### Exercise data:

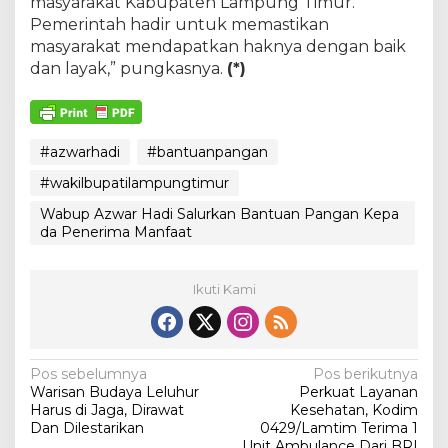
masyarakat Kabupaten Lampung Timur.
Pemerintah hadir untuk memastikan
masyarakat mendapatkan haknya dengan baik
dan layak,” pungkasnya.
(*)
#azwarhadi
#bantuanpangan
#wakilbupatilampungtimur
Wabup Azwar Hadi Salurkan Bantuan Pangan Kepa
da Penerima Manfaat
Ikuti Kami
N
Pos sebelumnya
Pos berikutnya
Warisan Budaya Leluhur
Perkuat Layanan
a
Harus di Jaga, Dirawat
Kesehatan, Kodim
v
Dan Dilestarikan
0429/Lamtim Terima 1
Unit Ambulance Dari BRI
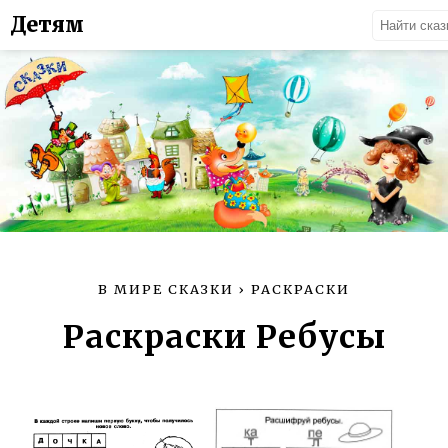
Детям
В МИРЕ СКАЗКИ
›
РАСКРАСКИ
Раскраски Ребусы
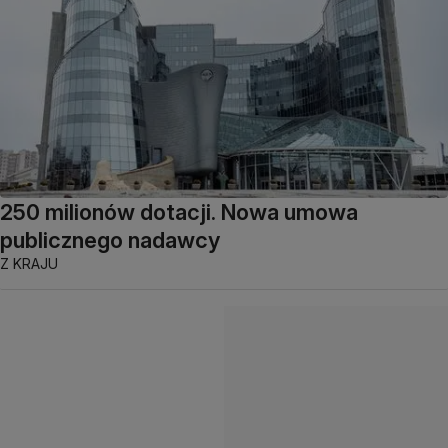
250 milionów dotacji. Nowa umowa
publicznego nadawcy
Z KRAJU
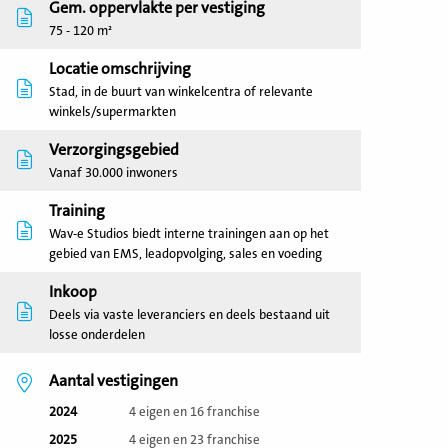
Gem. oppervlakte per vestiging
75 - 120 m²
Locatie omschrijving
Stad, in de buurt van winkelcentra of relevante
winkels/supermarkten
Verzorgingsgebied
Vanaf 30.000 inwoners
Training
Wav-e Studios biedt interne trainingen aan op het
gebied van EMS, leadopvolging, sales en voeding
Inkoop
Deels via vaste leveranciers en deels bestaand uit
losse onderdelen
Aantal vestigingen
2024
4 eigen en 16 franchise
2025
4 eigen en 23 franchise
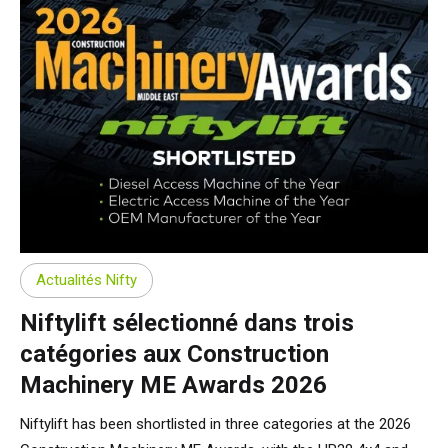
Actualités Nifty
Niftylift sélectionné dans trois
catégories aux Construction
Machinery ME Awards 2026
Niftylift has been shortlisted in three categories at the 2026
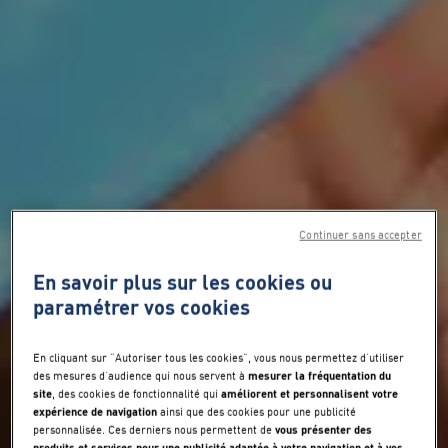
Continuer sans accepter
En savoir plus sur les cookies ou
paramétrer vos cookies
En cliquant sur "Autoriser tous les cookies", vous nous permettez d’utiliser
mesurer la fréquentation du
des mesures d’audience qui nous servent à
site
améliorent et personnalisent votre
, des cookies de fonctionnalité qui
expérience de navigation
ainsi que des cookies pour une publicité
vous présenter des
personnalisée. Ces derniers nous permettent de
produits et services pour une publicité adaptée à votre navigation et à vos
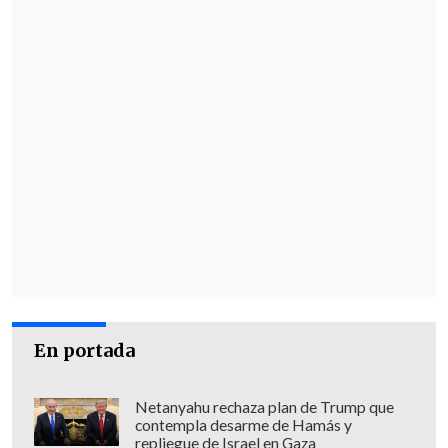
En portada
Netanyahu rechaza plan de Trump que
contempla desarme de Hamás y
repliegue de Israel en Gaza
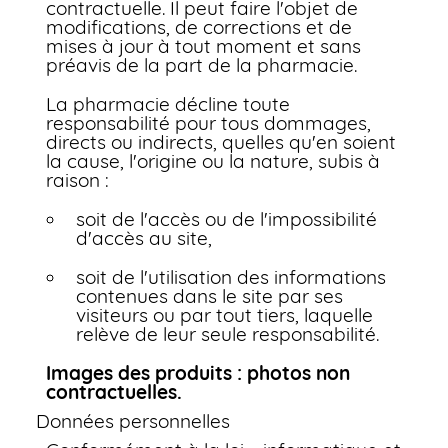
contractuelle. Il peut faire l'objet de
modifications, de corrections et de
mises à jour à tout moment et sans
préavis de la part de la pharmacie.
La pharmacie décline toute
responsabilité pour tous dommages,
directs ou indirects, quelles qu'en soient
la cause, l'origine ou la nature, subis à
raison :
soit de l'accès ou de l'impossibilité
d'accès au site,
soit de l'utilisation des informations
contenues dans le site par ses
visiteurs ou par tout tiers, laquelle
relève de leur seule responsabilité.
Images des produits : photos non
contractuelles.
Données personnelles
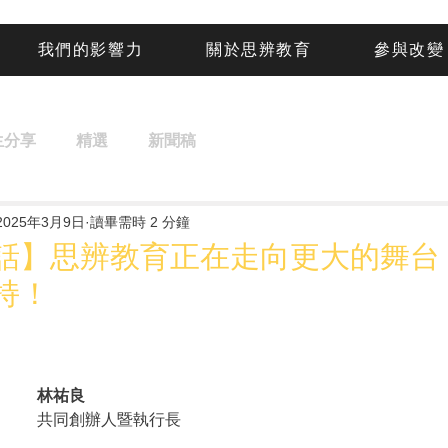
我們的影響力
關於思辨教育
參與改變
生分享
精選
新聞稿
2025年3月9日
讀畢需時 2 分鐘
話】思辨教育正在走向更大的舞台
持！
林祐良
共同創辦人暨執行長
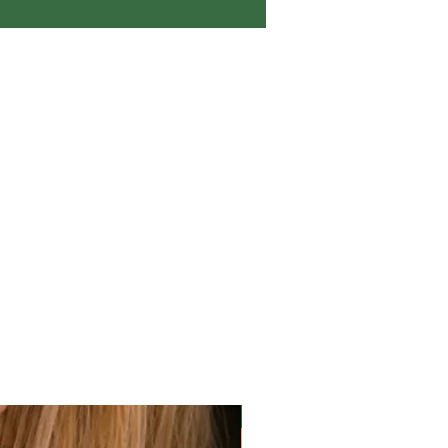
50%OFF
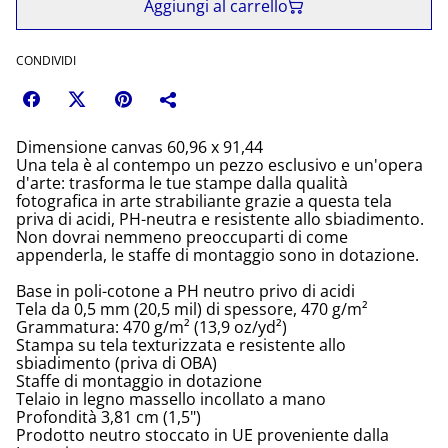
Aggiungi al carrello
CONDIVIDI
Dimensione canvas 60,96 x 91,44
Una tela è al contempo un pezzo esclusivo e un'opera
d'arte: trasforma le tue stampe dalla qualità
fotografica in arte strabiliante grazie a questa tela
priva di acidi, PH-neutra e resistente allo sbiadimento.
Non dovrai nemmeno preoccuparti di come
appenderla, le staffe di montaggio sono in dotazione.
Base in poli-cotone a PH neutro privo di acidi
Tela da 0,5 mm (20,5 mil) di spessore, 470 g/m²
Grammatura: 470 g/m² (13,9 oz/yd²)
Stampa su tela texturizzata e resistente allo
sbiadimento (priva di OBA)
Staffe di montaggio in dotazione
Telaio in legno massello incollato a mano
Profondità 3,81 cm (1,5")
Prodotto neutro stoccato in UE proveniente dalla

### Work item:
Please output each line above exactly and omit all images.

### Finished exercise:
masyarakat Kabupaten Lampung Timur.
Pemerintah hadir untuk memastikan
masyarakat mendapatkan haknya dengan baik
dan layak,” pungkasnya.
(*)
#azwarhadi
#bantuanpangan
#wakilbupatilampungtimur
Wabup Azwar Hadi Salurkan Bantuan Pangan Kepa
da Penerima Manfaat
Ikuti Kami
N
Pos sebelumnya
Pos berikutnya
Warisan Budaya Leluhur
Perkuat Layanan
a
Harus di Jaga, Dirawat
Kesehatan, Kodim
v
Dan Dilestarikan
0429/Lamtim Terima 1
Unit Ambulance Dari BRI
Детям
В МИРЕ СКАЗКИ
›
РАСКРАСКИ
Раскраски Ребусы
250 milionów dotacji. Nowa umowa
publicznego nadawcy
Z KRAJU
Gem. oppervlakte per vestiging
75 - 120 m²
Locatie omschrijving
Stad, in de buurt van winkelcentra of relevante
winkels/supermarkten
Verzorgingsgebied
Vanaf 30.000 inwoners
Training
Wav-e Studios biedt interne trainingen aan op het
gebied van EMS, leadopvolging, sales en voeding
Inkoop
Deels via vaste leveranciers en deels bestaand uit
losse onderdelen
Aantal vestigingen
2024
4 eigen en 16 franchise
2025
4 eigen en 23 franchise
Actualités Nifty
Niftylift sélectionné dans trois
catégories aux Construction
Machinery ME Awards 2026
Niftylift has been shortlisted in three categories at the 2026
Continuer sans accepter
En savoir plus sur les cookies ou
paramétrer vos cookies
En cliquant sur "Autoriser tous les cookies", vous nous permettez d’utiliser
mesurer la fréquentation du
des mesures d’audience qui nous servent à
site
améliorent et personnalisent votre
, des cookies de fonctionnalité qui
expérience de navigation
ainsi que des cookies pour une publicité
vous présenter des
personnalisée. Ces derniers nous permettent de
produits et services pour une publicité adaptée à votre navigation et à vos
En portada
Netanyahu rechaza plan de Trump que
contempla desarme de Hamás y
repliegue de Israel en Gaza
contractuelle. Il peut faire l'objet de
modifications, de corrections et de
mises à jour à tout moment et sans
préavis de la part de la pharmacie.
La pharmacie décline toute
responsabilité pour tous dommages,
directs ou indirects, quelles qu'en soient
la cause, l'origine ou la nature, subis à
raison :
soit de l'accès ou de l'impossibilité
d'accès au site,
soit de l'utilisation des informations
contenues dans le site par ses
visiteurs ou par tout tiers, laquelle
relève de leur seule responsabilité.
Images des produits : photos non
contractuelles.
Données personnelles
我們的影響力
關於思辨教育
參與改變
生分享
精選
新聞稿
2025年3月9日
讀畢需時 2 分鐘
話】思辨教育正在走向更大的舞台
持！
林祐良
共同創辦人暨執行長
50%OFF
Aggiungi al carrello
CONDIVIDI
Dimensione canvas 60,96 x 91,44
Una tela è al contempo un pezzo esclusivo e un'opera
d'arte: trasforma le tue stampe dalla qualità
fotografica in arte strabiliante grazie a questa tela
priva di acidi, PH-neutra e resistente allo sbiadimento.
Non dovrai nemmeno preoccuparti di come
appenderla, le staffe di montaggio sono in dotazione.
Base in poli-cotone a PH neutro privo di acidi
Tela da 0,5 mm (20,5 mil) di spessore, 470 g/m²
Grammatura: 470 g/m² (13,9 oz/yd²)
Stampa su tela texturizzata e resistente allo
sbiadimento (priva di OBA)
Staffe di montaggio in dotazione
Telaio in legno massello incollato a mano
Profondità 3,81 cm (1,5")
Prodotto neutro stoccato in UE proveniente dalla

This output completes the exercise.